Produced by the Republican National Committee, the ''man on the street'' ad features a hefty man wearing suspenders and a ball cap, commenting sarcastically on his view of Democratic foreign policy.

''Let Canada take care of North Korea. They're not busy,'' the man says.

[. . .]

Just how Canada got caught up in the mid-term mudslinging remains a mystery. The Republican National Committee did not respond to calls from CanWest News Service.

But the ad fosters stereotypes about Canada's engagement in international affairs that Prime Minister Stephen Harper has tried hard to dispel.

Earlier this year, the Canadian Embassy in Washington mounted an advertising campaign highlighting Canada's role as America's ally in Afghanistan, where 43 Canadians have died since 2002.

David Wilkins, the U.S. ambassador to Canada, voiced outrage in the last federal election campaign when the Liberal party criticized President George W. Bush.
rfmcdonald: (Default)
Monday, during their continuing visit to Toronto, my parents gave me a portable mp3 player, SanDisk's m240. By iPod standards, this player might not have that much capacity, capable of storing only a gigabyte's worth of data in the form of several hundred songs. Still. I spent all last night transferring Eurythmics mp3s to this wonderful player, cursing my inability to locate a third USB port on my desktop as I transferred B-sides, remixed, live versions, and the like over. I'm using it right now. (1999's "I've Tried Everything" sounds nice.)

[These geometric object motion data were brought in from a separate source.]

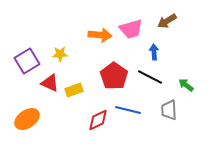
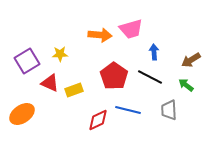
brown arrow: moved 24 px right, 39 px down
orange ellipse: moved 5 px left, 5 px up
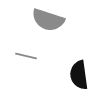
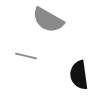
gray semicircle: rotated 12 degrees clockwise
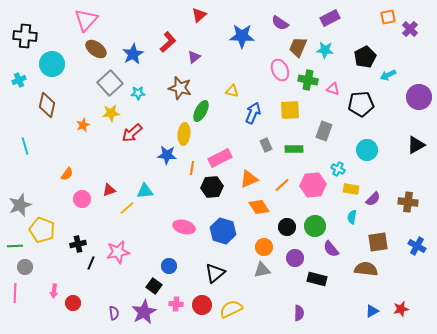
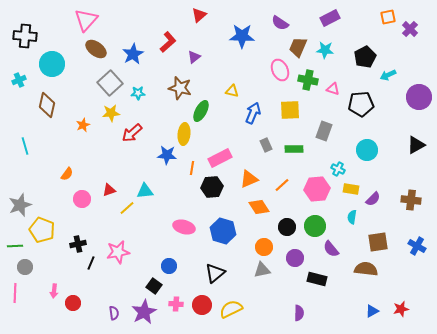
pink hexagon at (313, 185): moved 4 px right, 4 px down
brown cross at (408, 202): moved 3 px right, 2 px up
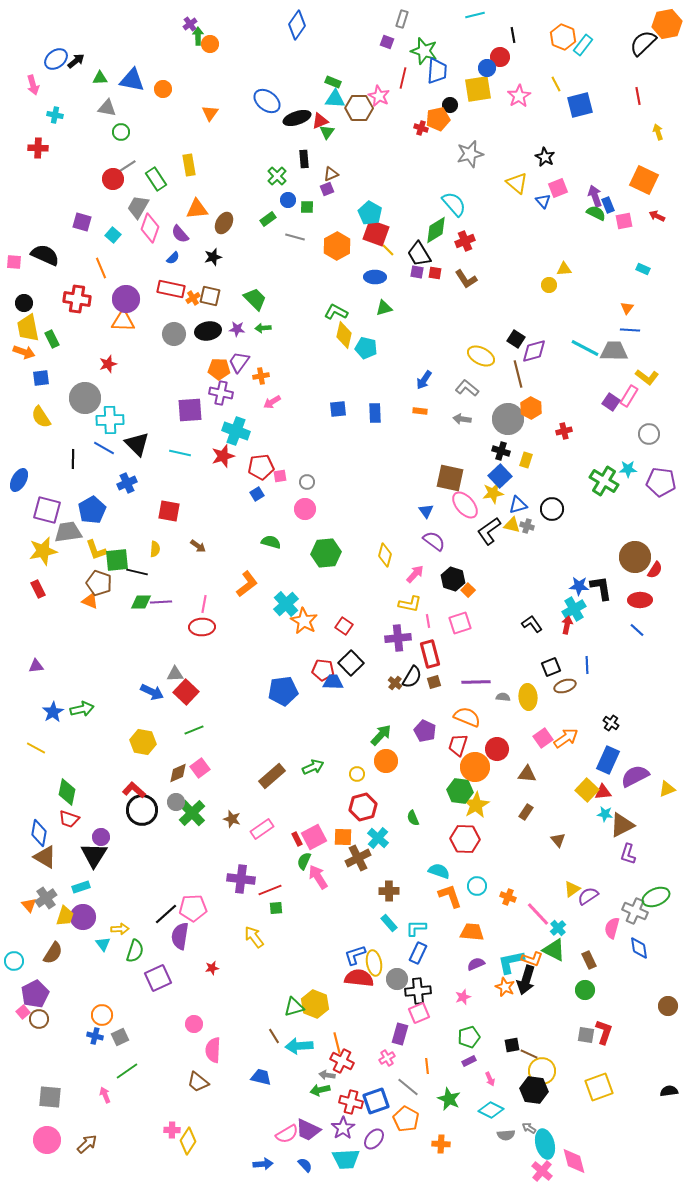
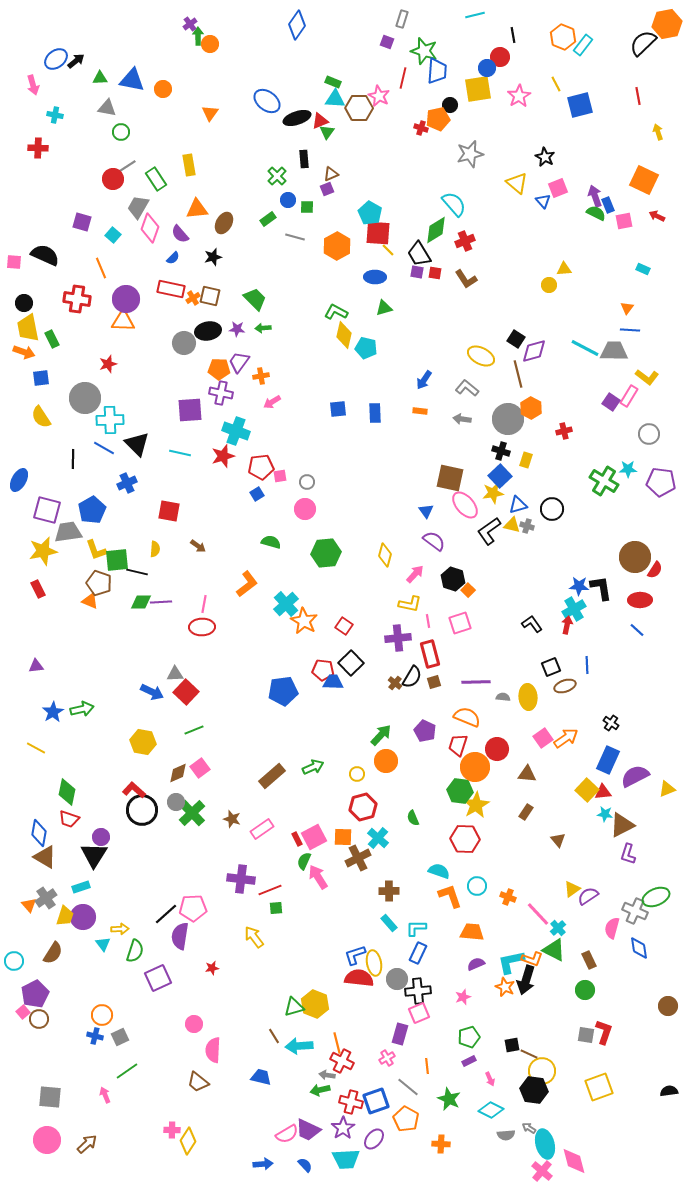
red square at (376, 233): moved 2 px right; rotated 16 degrees counterclockwise
gray circle at (174, 334): moved 10 px right, 9 px down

On the subway ride to work today, I suddenly remembered Andrew Sullivan's contentious argument that iPods and their kin are directly contributing to the breakdown of social capital, by ensuring the fragmentation of listening audiences and crowds into individuals each intent on living out the requirements of their own highly specific tastes. This argument has been criticized abundantly elsewhere for a variety of reasons, and I wouldn't be surprised to discover that Sullivan was wrong. And yet, I also wouldn't be surprised to discover that, yes, I was the first person to listen to "Grown Up Girls" on the Bloor-Danforth line.

Go figure.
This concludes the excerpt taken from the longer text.